You didn’t think the Obama team was really going to find $2 trillion in budget cuts, did you? Nope: “[A] senior administration official acknowledged yesterday that the budget does not contain $2 trillion in spending cuts over the next decade. Instead, the figure represents Obama’s total efforts at deficit reduction, including tax hikes on families making over $250,000 a year. It also includes hundreds of billions of dollars ‘saved’ by not continuing to spend $170 billion a year in Iraq.” And the figures for healthcare spending? Oh, that’s “to be determined.”

More polling evidence that they are freaking us out. Junky stimulus, huge government spending, tax hikes, and incompetency at the Treasury Department isn’t inspiring confidence. Go figure.

What’s a beleaguered financial executive to do? Staff up on lobbyists, of course. It is only logical to protect themselves before more harm is done.

Meanwhile people have had it with the auto companies: “Just one-fourth of Americans think the government should continue lending money to Detroit automakers, according to a new USA Today/Gallup Poll, even though the manufacturers say they’ll go out of business without federal help. That’s a huge, and fast, change of heart. In December, before the government approved emergency auto loans, the poll found that 61% favored some kind of government help.”

Wait till they find out that the auto companies have brought their friends along to the beg-a-thon.

More on Chas Freeman. “The problem for Freeman, should his appointment eventuate, is that his writings have tended less toward analysis and more toward advocacy — and not simply of a line of thought that defends Arab interests but that demonizes Israel and its advocates.”

Lisa Schiffren nails the Obama rhetorical trickery: “Obama cleverly acknowledged some criticisms of his policies. That’s a smart device that suggests the speaker has considered objections and rationally rejected them. But Obama simply dismissed the problems: Yes, it’s bad to leave the kids huge deficits — but we must ‘invest’ in government programs for their future. No mortgage bailouts for speculators or overbuyers — just the others. I’m spending world-historic amounts of money we don’t have, ‘not because I believe in bigger government — I don’t.’ I’m creating or saving 3 million jobs with public projects — but the jobs will be in the private sector.”

Maybe Bobby Jindal should have responded with an interview last night.

The New York Times is more honest than Obama: “To the extent that Mr. Obama has talked about raising taxes, he has focused on households that make at least $250,000 a year.  . .But the problem can’t be solved just by taxing the rich. That top 1 percent pays only about one-quarter of federal taxes. Once the recession ends, taxes on the not-so-rich will need to rise, too.”

The Wall Street Journal agrees: “Even the most basic inspection of the IRS income tax statistics shows that raising taxes on the salaries, dividends and capital gains of those making more than $250,000 can’t possibly raise enough revenue to fund Mr. Obama’s new spending ambitions. . . The bottom line is that Mr. Obama is selling the country on a 2% illusion. Unwinding the U.S. commitment in Iraq and allowing the Bush tax cuts to expire can’t possibly pay for his agenda. Taxes on the not-so-rich will need to rise as well.”
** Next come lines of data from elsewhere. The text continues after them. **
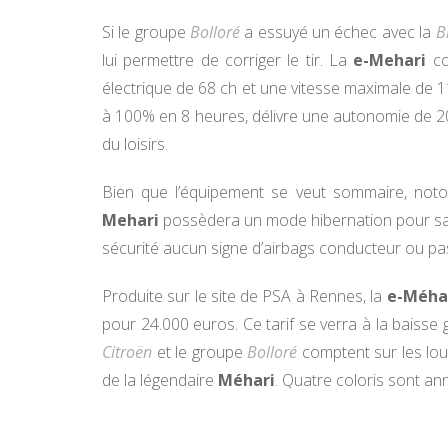
Si le groupe
Bolloré
a essuyé un échec avec la
B
lui permettre de corriger le tir. La
e-Mehari
co
électrique de 68 ch et une vitesse maximale de 1
à 100% en 8 heures, délivre une autonomie de 20
du loisirs.
Bien que l’équipement se veut sommaire, not
Mehari
possèdera un mode hibernation pour sa ba
sécurité aucun signe d’airbags conducteur ou pa
Produite sur le site de PSA à Rennes, la
e-Méha
pour 24.000 euros. Ce tarif se verra à la baisse
Citroën
et le groupe
Bolloré
comptent sur les lou
de la légendaire
Méhari
. Quatre coloris sont an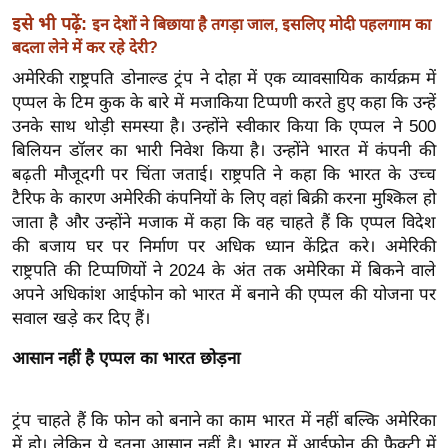
इसे भी पढ़ें:
इ
इन देशों ने बिछाया है तगड़ा जाल, इसलिए मोदी पहलगाम का
बदला लेने में कर रहे देरी?
म
अमेरिकी राष्ट्रपति डोनाल्ड ट्रंप ने दोहा में एक व्यावसायिक कार्यक्रम में
ई
एप्पल के टिम कुक के बारे में मजाकिया टिप्पणी करते हुए कहा कि उन्हें
-
उनके साथ थोड़ी समस्या है। उन्होंने स्वीकार किया कि एप्पल ने 500
पे
बिलियन डॉलर का भारी निवेश किया है। उन्होंने भारत में कंपनी की
प
बढ़ती मौजूदगी पर चिंता जताई। राष्ट्रपति ने कहा कि भारत के उच्च
र
टैरिफ के कारण अमेरिकी कंपनियों के लिए वहां बिक्री करना मुश्किल हो
मि
जाता है और उन्होंने मजाक में कहा कि वह चाहते हैं कि एप्पल विदेश
सा
की बजाय घर पर निर्माण पर अधिक ध्यान केंद्रित करे। अमेरिकी
ल
राष्ट्रपति की टिप्पणियों ने 2024 के अंत तक अमेरिका में बिकने वाले
अपने अधिकांश आईफोन को भारत में बनाने की एप्पल की योजना पर
सवाल खड़े कर दिए हैं।
बे
मि
आसान नहीं है एप्पल का भारत छोड़ना
सा
ल
ट्रंप चाहते हैं कि फोन को बनाने का काम भारत में नहीं बल्कि अमेरिका
श
में हो। लेकिन ये इतना आसान नहीं है। भारत में आईफोन की फैक्ट्री में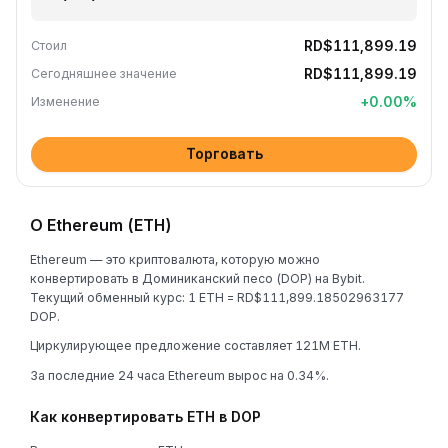
RD$111,899.19
Стоил
RD$111,899.19
Сегодняшнее значение
+
0.00
%
Изменение
Торговать
О Ethereum (ETH)
Ethereum — это криптовалюта, которую можно
конвертировать в Доминиканский песо (DOP) на Bybit.
Текущий обменный курс: 1 ETH = RD$111,899.18502963177
DOP.
Циркулирующее предложение составляет 121M ETH.
За последние 24 часа Ethereum вырос на 0.34%.
Как конвертировать ETH в DOP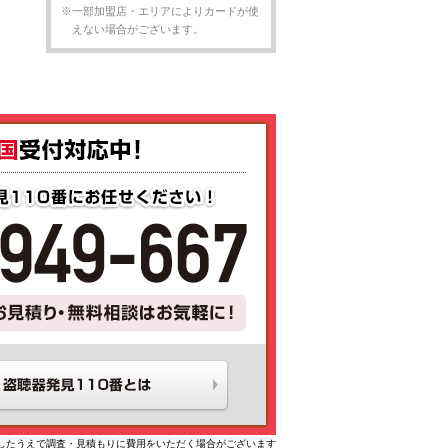
※一部加盟店・エリアによりカードが使
えない場合がございます。
したうえで調査・見積もりに費用をいただく場合がございます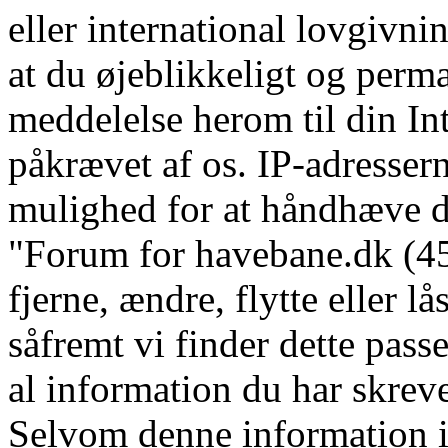
eller international lovgivni
at du øjeblikkeligt og perm
meddelelse herom til din In
påkrævet af os. IP-adressern
mulighed for at håndhæve dis
"Forum for havebane.dk (45 
fjerne, ændre, flytte eller l
såfremt vi finder dette pass
al information du har skrevet
Selvom denne information ik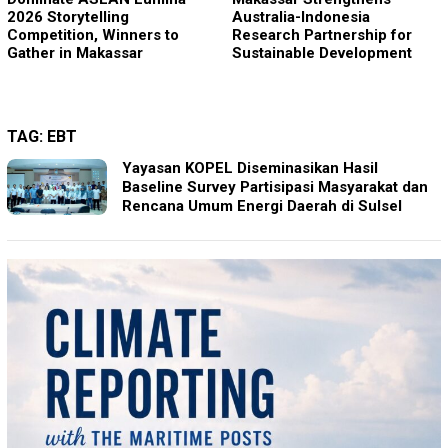
2026 Storytelling
Australia-Indonesia
Competition, Winners to
Research Partnership for
Gather in Makassar
Sustainable Development
TAG:
EBT
Yayasan KOPEL Diseminasikan Hasil
Baseline Survey Partisipasi Masyarakat dan
Rencana Umum Energi Daerah di Sulsel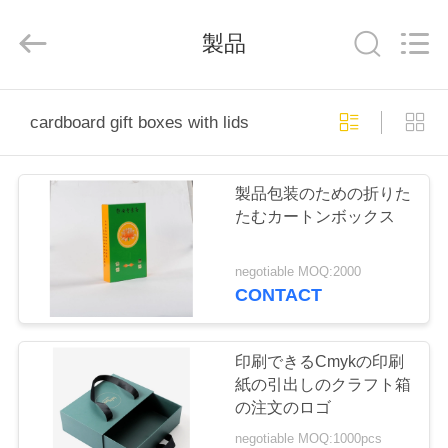
2020
-
2026
製品
Shanghai
Maidun
Packaging
Co.,Ltd.
All
家
Rights
Reserved.
cardboard gift boxes with lids
プ
製品包装のための折りた
ロ
たむカートンボックス
ダ
negotiable MOQ:2000
ク
CONTACT
ト
印刷できるCmykの印刷
紙の引出しのクラフト箱
ビ
の注文のロゴ
negotiable MOQ:1000pcs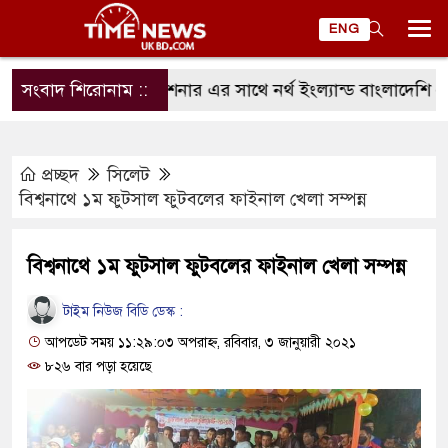
ENG
ষ্টার সহকারী হাইকমিশনার এর সাথে নর্থ ইংল্যান্ড বাংলাদেশি এসোস
সংবাদ শিরোনাম ::
প্রচ্ছদ
সিলেট
বিশ্বনাথে ১ম ফুটসাল ফুটবলের ফাইনাল খেলা সম্পন্ন
বিশ্বনাথে ১ম ফুটসাল ফুটবলের ফাইনাল খেলা সম্পন্ন
টাইম নিউজ বিডি ডেস্ক :
আপডেট সময় ১১:২৯:০৩ অপরাহ্ন, রবিবার, ৩ জানুয়ারী ২০২১
৮২৬ বার পড়া হয়েছে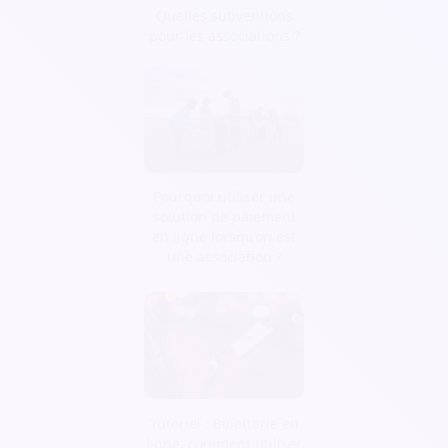
Quelles subventions
pour les associations ?
Pourquoi utiliser une
solution de paiement
en ligne lorsqu’on est
une association ?
Tutoriel : Billetterie en
ligne, comment utiliser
Arlen Spector, take note: 81% of Pennsylvania primary voters oppose card check. And don’t bank on the state party to back you. (h/t Mark Hemmingway)

$318B in new taxes and a $634B healthcare plan. We’re going to see just how huge a debt we can run up and just how anemic an economic recovery we can have, I suppose. Taxing people in a recession? Sounds rather anti-stimulative.

More fodder for the “they’re winging it” theory on the the Obama administration.

Karl Rove observes: “Everyone resorts to straw men occasionally, but Mr. Obama’s persistent use of the device is troubling. Continually characterizing those who disagree with you in a fundamentally dishonest way can be the sign of a person who lacks confidence in the merits of his ideas.” The media normally keeps this sort of thing in check but there are only so many questions a day Jake Tapper can ask. The remedy is for Republicans to call the president on these.